• Your assignment
Report back every line below that carries the word "sidebar".

• Data for this exercise

_____

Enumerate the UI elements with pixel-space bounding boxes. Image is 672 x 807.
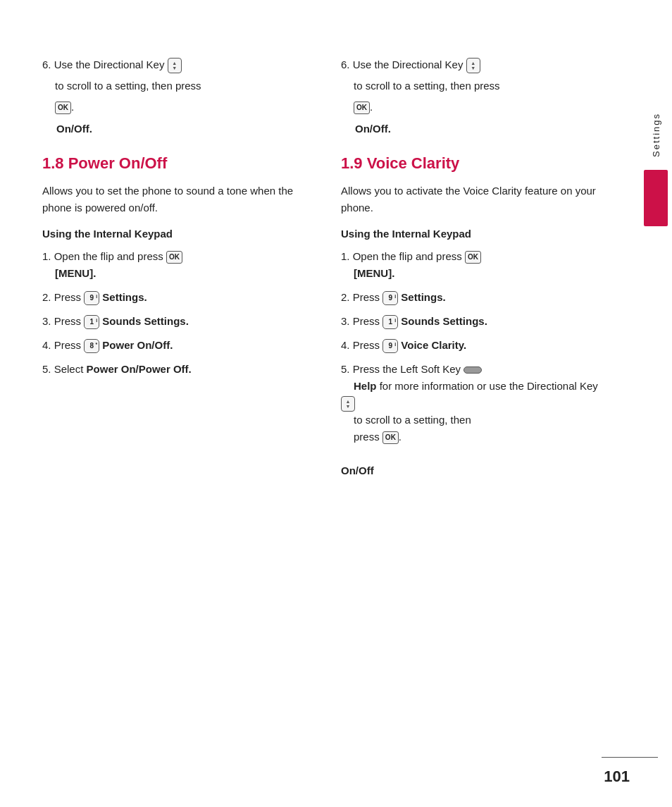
page-container: 6. Use the Directional Key ▲ ▼ to scroll…	[0, 0, 672, 807]
right-step2-key: 9i	[382, 291, 398, 305]
left-step2-text: Settings.	[102, 291, 147, 303]
right-step2-sup: i	[394, 292, 396, 300]
right-step2-num: 2. Press	[341, 291, 382, 303]
left-step-4: 4. Press 8* Power On/Off.	[42, 337, 313, 354]
right-step-5: 5. Press the Left Soft Key Help for more…	[341, 361, 611, 479]
sidebar-accent	[644, 170, 668, 226]
left-step5-num: 5. Select	[42, 363, 87, 375]
right-arrow-up-icon: ▲	[471, 61, 475, 66]
right-intro-ok: OK.	[354, 99, 611, 116]
left-intro-step6: 6. Use the Directional Key ▲ ▼	[42, 56, 313, 73]
columns: 6. Use the Directional Key ▲ ▼ to scroll…	[42, 56, 611, 486]
right-step6-text2: to scroll to a setting, then press	[354, 80, 500, 92]
right-intro-step6: 6. Use the Directional Key ▲ ▼	[341, 56, 611, 73]
left-step1-menu-bold: [MENU].	[55, 267, 96, 279]
right-step-2: 2. Press 9i Settings.	[341, 289, 611, 306]
right-step5-help: Help for more information or use the Dir…	[341, 380, 598, 409]
right-step1-menu-bold: [MENU].	[354, 267, 394, 279]
left-directional-key: ▲ ▼	[168, 58, 182, 73]
left-step-2: 2. Press 9i Settings.	[42, 289, 313, 306]
left-step-5: 5. Select Power On/Power Off.	[42, 361, 313, 378]
right-step3-num: 3. Press	[341, 315, 382, 327]
right-section-desc: Allows you to activate the Voice Clarity…	[341, 183, 611, 216]
right-step1-menu: [MENU].	[354, 267, 394, 279]
left-step2-key: 9i	[84, 291, 99, 305]
page-number: 101	[604, 768, 630, 786]
left-step1-text1: Open the flip and press	[54, 250, 166, 262]
right-directional-key: ▲ ▼	[466, 58, 480, 73]
left-column: 6. Use the Directional Key ▲ ▼ to scroll…	[42, 56, 313, 486]
right-step5-soft-key	[463, 366, 482, 374]
right-intro-step6b: to scroll to a setting, then press	[354, 78, 611, 94]
right-step-4: 4. Press 9i Voice Clarity.	[341, 337, 611, 354]
arrow-down-icon: ▼	[172, 66, 177, 70]
right-step-3: 3. Press 1i Sounds Settings.	[341, 313, 611, 330]
left-step1-menu: [MENU].	[55, 267, 96, 279]
right-step5-onoff: On/Off	[341, 464, 374, 476]
left-intro: 6. Use the Directional Key ▲ ▼ to scroll…	[42, 56, 313, 135]
right-subsection-title: Using the Internal Keypad	[341, 228, 611, 240]
left-step-1: 1. Open the flip and press OK [MENU].	[42, 248, 313, 282]
sidebar: Settings	[640, 0, 672, 807]
right-step1-ok-key: OK	[465, 251, 481, 264]
right-step5-arrow-down: ▼	[346, 404, 351, 409]
arrow-up-icon: ▲	[172, 61, 177, 66]
left-intro-step6b: to scroll to a setting, then press	[55, 78, 313, 94]
left-step4-text: Power On/Off.	[102, 339, 173, 351]
right-step5-text4: to scroll to a setting, then	[354, 414, 471, 426]
right-step3-sup: i	[394, 316, 396, 324]
right-step5-help-bold: Help	[354, 380, 377, 392]
right-step5-arrow-up: ▲	[346, 399, 351, 404]
left-step4-num: 4. Press	[42, 339, 84, 351]
right-step3-text: Sounds Settings.	[401, 315, 487, 327]
left-intro-ok: OK.	[55, 99, 313, 116]
left-step3-key: 1i	[84, 315, 99, 329]
left-subsection-title: Using the Internal Keypad	[42, 228, 313, 240]
right-intro: 6. Use the Directional Key ▲ ▼ to scroll…	[341, 56, 611, 135]
right-step5-text3: for more information or use the Directio…	[380, 380, 598, 392]
left-step1-ok-key: OK	[166, 251, 182, 264]
right-step5-dir-key: ▲ ▼	[341, 396, 355, 412]
right-step4-text: Voice Clarity.	[401, 339, 466, 351]
right-arrow-down-icon: ▼	[471, 66, 475, 70]
right-step5-text1: 5. Press the Left Soft Key	[341, 363, 463, 375]
right-step4-sup: i	[394, 340, 396, 348]
right-step6-text1: 6. Use the Directional Key	[341, 58, 463, 70]
right-step3-key: 1i	[382, 315, 398, 329]
left-step5-text: Power On/Power Off.	[87, 363, 192, 375]
left-step4-key: 8*	[84, 339, 99, 353]
left-step1-num: 1.	[42, 250, 54, 262]
right-step5-ok-key: OK	[382, 431, 399, 444]
right-step4-key: 9i	[382, 339, 398, 353]
left-step2-num: 2. Press	[42, 291, 84, 303]
left-step6-text1: 6. Use the Directional Key	[42, 58, 164, 70]
right-step-list: 1. Open the flip and press OK [MENU]. 2.…	[341, 248, 611, 479]
right-step5-press: press OK.	[354, 431, 402, 443]
right-step1-text1: Open the flip and press	[353, 250, 465, 262]
left-step-list: 1. Open the flip and press OK [MENU]. 2.…	[42, 248, 313, 378]
right-step4-num: 4. Press	[341, 339, 382, 351]
right-step1-num: 1.	[341, 250, 353, 262]
left-step3-num: 3. Press	[42, 315, 84, 327]
right-section-title: 1.9 Voice Clarity	[341, 154, 611, 173]
left-step2-sup: i	[96, 292, 97, 300]
left-step3-text: Sounds Settings.	[102, 315, 189, 327]
left-step-3: 3. Press 1i Sounds Settings.	[42, 313, 313, 330]
left-step6-text2: to scroll to a setting, then press	[55, 80, 201, 92]
left-ok-key: OK	[55, 101, 71, 114]
main-content: 6. Use the Directional Key ▲ ▼ to scroll…	[0, 0, 640, 807]
divider-line	[602, 757, 658, 758]
right-step2-text: Settings.	[401, 291, 445, 303]
left-step3-sup: i	[96, 316, 97, 324]
right-column: 6. Use the Directional Key ▲ ▼ to scroll…	[341, 56, 611, 486]
right-step-1: 1. Open the flip and press OK [MENU].	[341, 248, 611, 282]
sidebar-label: Settings	[651, 113, 661, 157]
right-on-off: On/Off.	[355, 123, 611, 135]
right-ok-key: OK	[354, 101, 370, 114]
left-section-title: 1.8 Power On/Off	[42, 154, 313, 173]
left-section-desc: Allows you to set the phone to sound a t…	[42, 183, 313, 216]
left-on-off: On/Off.	[56, 123, 313, 135]
left-step4-sup: *	[95, 340, 97, 348]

_____

• Task answer
sidebar-accent	[644, 170, 668, 226]
sidebar: Settings	[640, 0, 672, 807]
sidebar-label: Settings	[651, 113, 661, 157]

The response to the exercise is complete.